I hate the bastards. Ours have just cut our respite despite the review showing dd's needs are higher, and despite the fact we scored a lot higher this time round than last time. And because I dared to lose my temper with the woman I am described as 'emotionally volatile' in the review. I have got the review as an email and am sending it on the local MP, Cameron and Brown. (Yes, this is getting personal!)

Don't mean to highjack your post, just trying to say I agree with you, and am sending some internet support. For what it's worth.

Fuck em. I hate them. (And I am usually quite rational and not so reactionary.....!)

ChopsTheDuck Tue 15-Jul-08 16:13:11

they think they know best about everything. Drove me nuts too.

PeachyBAHons Tue 15-Jul-08 16:29:05

yep theyre bloody useless (sorry to mn sw, but thats my experience)

our review for ds3- when i was asking for someone to help if i went intp hospital to deliver ds4- just says 'mum is intelligent and caring', no help offered

because of course intelligent caring mums never have childbirth emergencies then? fgs

Riven, your house is not a mess, its homely yes but was nice and welcoming. Your boys are from what I saw lovely young men to be proud of and hence a good reflection on your parenting.

as for the cosleeping thats your choice and with your d's needs nigh on essential I would say!

My last job was aligned to SS and I did lots of revews, when I met you I saw nothing to ring any alarm bells, quite the reverse- this person was just being a complete cowbag.

cory Tue 15-Jul-08 17:35:34

I had very limited contact with SS (and certainly no help!) but I found the best policy was to tell them as little as possible about our private arrangements. Unfortunately, most parents probably do the same- which perhaps means they don't learn enough about the parameters of normal parental behaviour.

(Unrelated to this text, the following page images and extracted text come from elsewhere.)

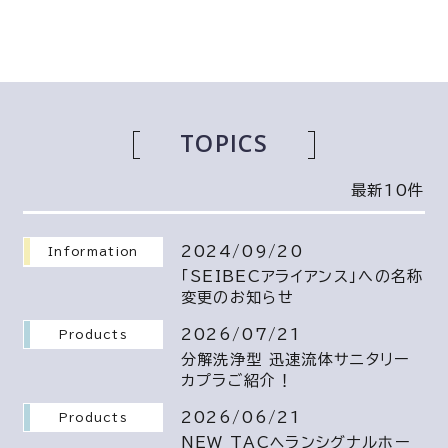
TOPICS
最新10件
2024/09/20
Information
「SEIBECアライアンス」への名称
変更のお知らせ
2026/07/21
Products
分解洗浄型 迅速流体サニタリー
カプラご紹介！
2026/06/21
Products
NEW_TACヘランシグナルホー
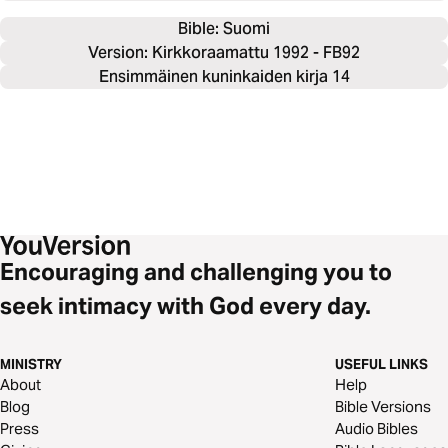
Bible: 
Suomi
Version: Kirkkoraamattu 1992 - FB92
Ensimmäinen kuninkaiden kirja 14
Encouraging and challenging you to
seek intimacy with God every day.
MINISTRY
USEFUL LINKS
About
Help
Blog
Bible Versions
Press
Audio Bibles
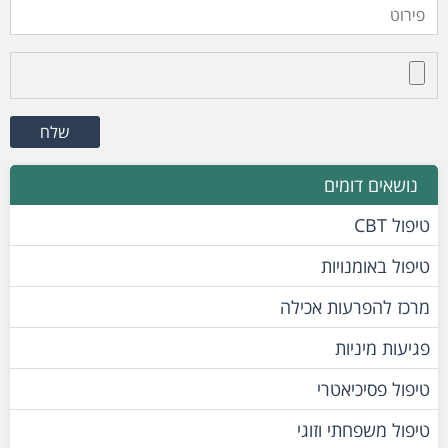
נושאים דומים
טיפול CBT
טיפול באומנויות
מרכז להפרעות אכילה
פגיעות מיניות
טיפול פסיכיאטרי
טיפול משפחתי וזוגי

MannyMoeAndJack Tue 15-Jul-08 17:51:27

This is terrible but it sadly fits my own experience of SS and (some) SWs. You cannot win with some of their assessments: appear too 'on top of things' and you'll receive a report that states, 'house appeared to be in good order'; but get angry and you'll be asked whether you've been prescribed anti-ds or thought about going for counselling.

The main objective with SS/SWs is to preserve their budgets at all costs.

Although they know that we are reliant upon them for obtaining help, they are simply not there when the going gets tough and it all kicks off. It's so easy for them to walk into our lives for an hour or so, espouse the latest theory and then walk away again.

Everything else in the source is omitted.